BEGIN

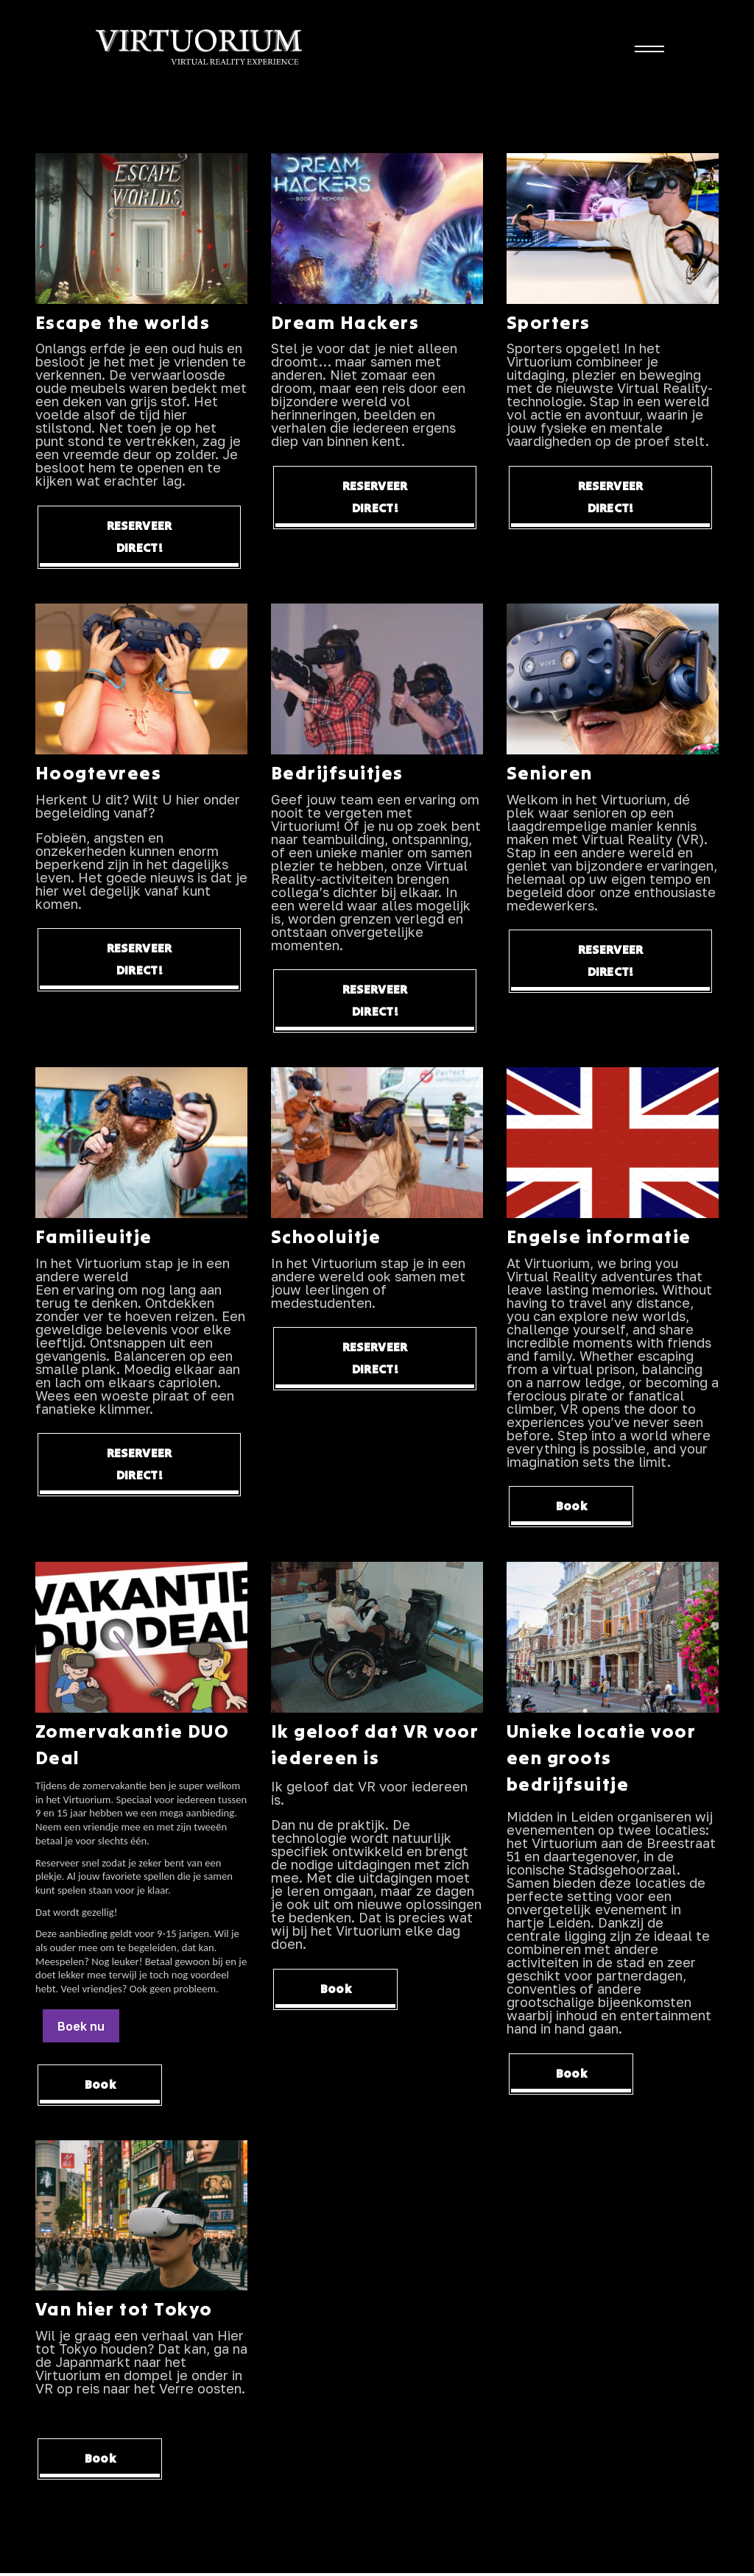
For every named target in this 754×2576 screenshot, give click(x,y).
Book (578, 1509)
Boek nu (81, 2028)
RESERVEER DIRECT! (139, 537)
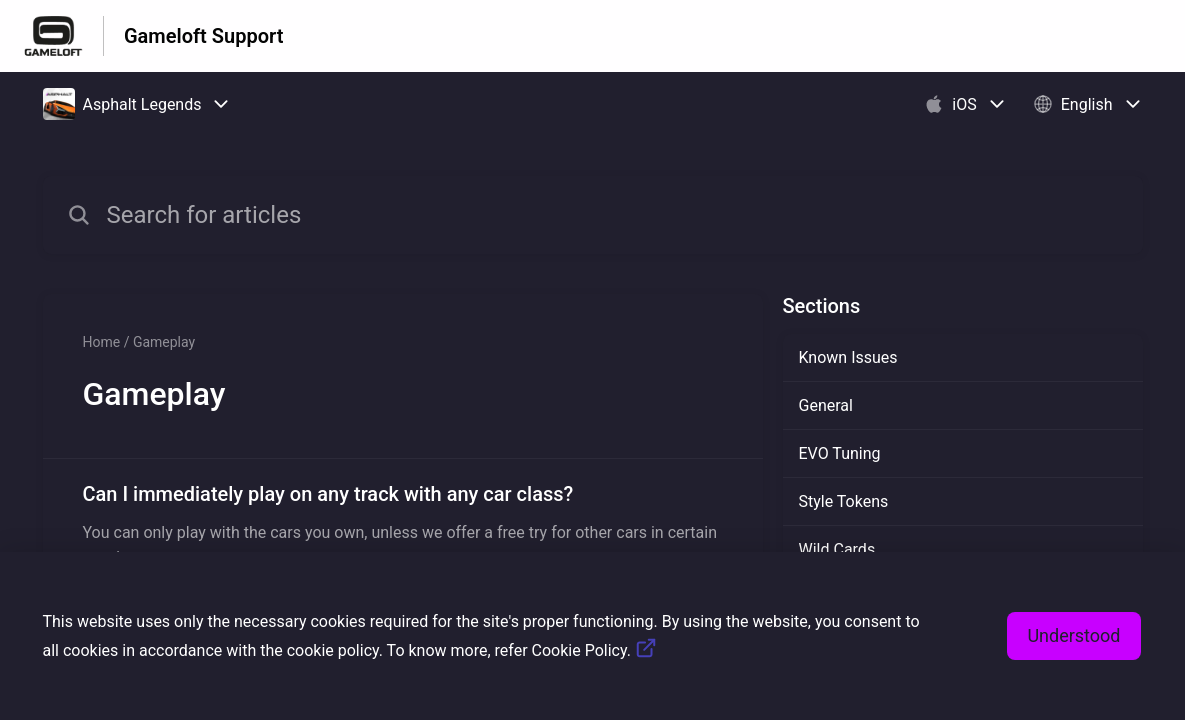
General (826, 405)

END

• _Work item_
Where the data contains an image, skip the image and copy everything else exactly as it appears.

• _Reply to the exercise_
For every named target in this 754×2576 screenshot, give click(x,y).
Book (578, 1509)
Boek nu (81, 2028)
RESERVEER DIRECT! (139, 537)
General (826, 405)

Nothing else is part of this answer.